Session model changes are shared state. The active runner, `/model` command,
compaction/session updates, and live-session reconciliation all read or write
parts of the same session entry.

That means fallback retries have to coordinate with live model switching:

- Only explicit user-driven model changes mark a pending live switch. That
  includes `/model`, `session_status(model=...)`, and `sessions.patch`.
- System-driven model changes such as fallback rotation, heartbeat overrides,
  or compaction never mark a pending live switch on their own.
- Before a fallback retry starts, the reply runner persists the selected
  fallback override fields to the session entry.
- Live-session reconciliation prefers persisted session overrides over stale
  runtime model fields.
- If the fallback attempt fails, the runner rolls back only the override fields
  it wrote, and only if they still match that failed candidate.

This prevents the classic race:

1. Primary fails.
2. Fallback candidate is chosen in memory.
3. Session store still says the old primary.
4. Live-session reconciliation reads the stale session state.
5. The retry gets snapped back to the old model before the fallback attempt
   starts.

The persisted fallback override closes that window, and the narrow rollback
keeps newer manual or runtime session changes intact.

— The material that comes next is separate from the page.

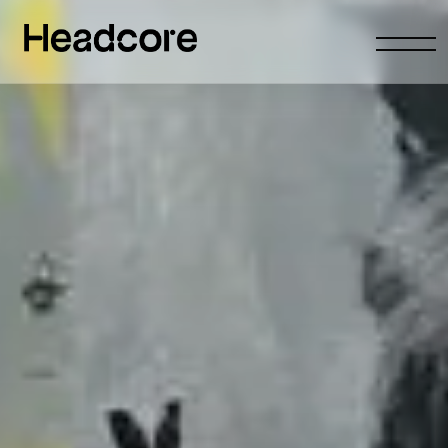
Abrir
menu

## Observability and failure summaries

`runWithModelFallback(...)` records per-attempt details that feed logs and
user-facing cooldown messaging:

- provider/model attempted
- reason (`rate_limit`, `overloaded`, `billing`, `auth`, `model_not_found`, and
  similar failover reasons)
- optional status/code
- human-readable error summary

When every candidate fails, OpenClaw throws `FallbackSummaryError`. The outer
reply runner can use that to build a more specific message such as "all models
are temporarily rate-limited" and include the soonest cooldown expiry when one
is known.

That cooldown summary is model-aware:

- unrelated model-scoped rate limits are ignored for the attempted
  provider/model chain
- if the remaining block is a matching model-scoped rate limit, OpenClaw
  reports the last matching expiry that still blocks that model

## Related config

See [Gateway configuration](/gateway/configuration) for:

- `auth.profiles` / `auth.order`
- `auth.cooldowns.billingBackoffHours` / `auth.cooldowns.billingBackoffHoursByProvider`
- `auth.cooldowns.billingMaxHours` / `auth.cooldowns.failureWindowHours`
- `auth.cooldowns.overloadedProfileRotations` / `auth.cooldowns.overloadedBackoffMs`
- `auth.cooldowns.rateLimitedProfileRotations`
- `agents.defaults.model.primary` / `agents.defaults.model.fallbacks`
- `agents.defaults.imageModel` routing

See [Models](/concepts/models) for the broader model selection and fallback overview.